The Limits of AI in Financial Advisory Transactions - RTInsights

The Limits of AI in Financial Advisory Transactions

The Limits of AI in Financial Advisory Transactions

Those who reinvest the time they save in higher-quality human judgment of AI output will gain the benefits without the regulatory and reputational risks that can result from a lack of precaution.

Jun 11, 2026
6 minute read

For financial advisors, AI has moved past the point of being just another valuable tool that can increase efficiency. It is now an essential tool that empowers advisors to keep pace with the elevated expectations in today’s marketplace.

According to the findings of a survey conducted by InspereX in early 2026, 78% of advisors see AI as a tool that gives firms a competitive advantage, especially when trying to attract and retain next-generation clients. Nearly two-thirds of advisors said AI is giving smaller firms the capability to compete with “much larger firms.”

But the survey’s findings also reveal the limits of AI in financial advisory transactions. It shows that advisors are primarily using AI to drive higher levels of efficiency in their practices by offloading noncritical work to the technology. This is especially valuable for advisors with smaller offices, as it allows them to run at the same capacity as those backed by teams of practice managers and other administrative staff. The less time they need to spend on these non-mission-critical items translates into more time they can devote to high-value tasks like client meetings and relationship management.

“Research and insights” was identified as the top task assigned to AI, with 74% of advisors reporting they used the technology in this area. The next highest uses included “client communications and follow-up” (73%), “meeting preparation and documentation” (72%), “planning and proposal drafting” (56%), “marketing and content creation” (52%), and finally “back-office tasks and operations” (43%). When asked what they would “never” delegate to AI, 26% of advisors gave “product selection” as their top response, followed by 23% saying “portfolio recommendations” and 20% saying “suitability-related analysis.” What’s worrying, though, and something advisors who use AI should be asking themselves, is “how much overlap is there between ‘research and insights’ and ‘product selection’?”

Overall, the survey reveals that advisors feel AI can be used as a value-add tool, but not as a replacement for actual judgment. It can help advisors to move faster, consider more data, and identify more patterns, but outsourcing the full thought process involved in advising is a dangerous practice.

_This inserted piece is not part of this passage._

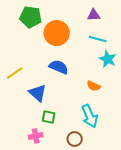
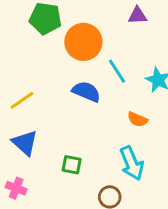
cyan line: (98, 39) -> (117, 71), moved, turned 42
blue triangle: (38, 93) -> (25, 143), moved
pink cross: (36, 136) -> (16, 188), moved, turned 32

With how confident most of today’s models sound, it’ll be important going forward that advisors recognize when the AI tries to replace decision-making tasks and stop it early on.

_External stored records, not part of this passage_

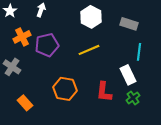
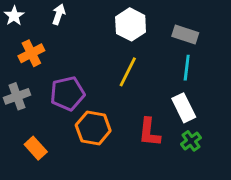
purple pentagon: (47, 45) -> (67, 93), moved
yellow line: (89, 50) -> (128, 72), turned -40
cyan line: (139, 52) -> (187, 68), moved
gray cross: (12, 67) -> (17, 96), turned 36

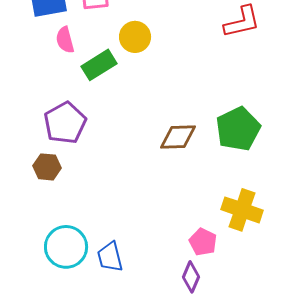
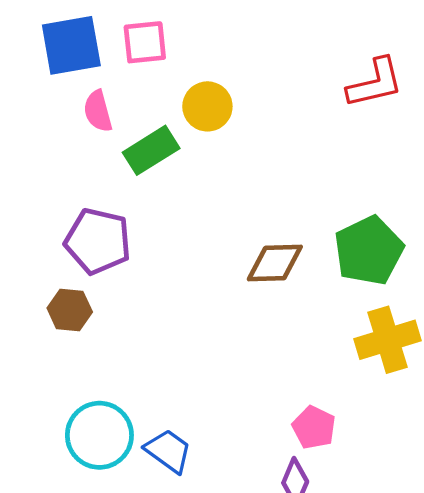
purple pentagon: (65, 123) -> (98, 241), turned -30
yellow cross: (242, 210) -> (388, 340), moved, turned -36
blue trapezoid: (110, 257) -> (168, 451), turned 140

To avoid pushing AI past its limits, advisors need to use it for preliminary guidance. It can bring clarity in an advising situation involving internal documents that are vague or components that would normally require a check-in with a specialist. But it shouldn’t be seen as the subject matter expert. Rather, it is the tool that gets projects to a better starting point before passing material on to a human advisor who owns the topic.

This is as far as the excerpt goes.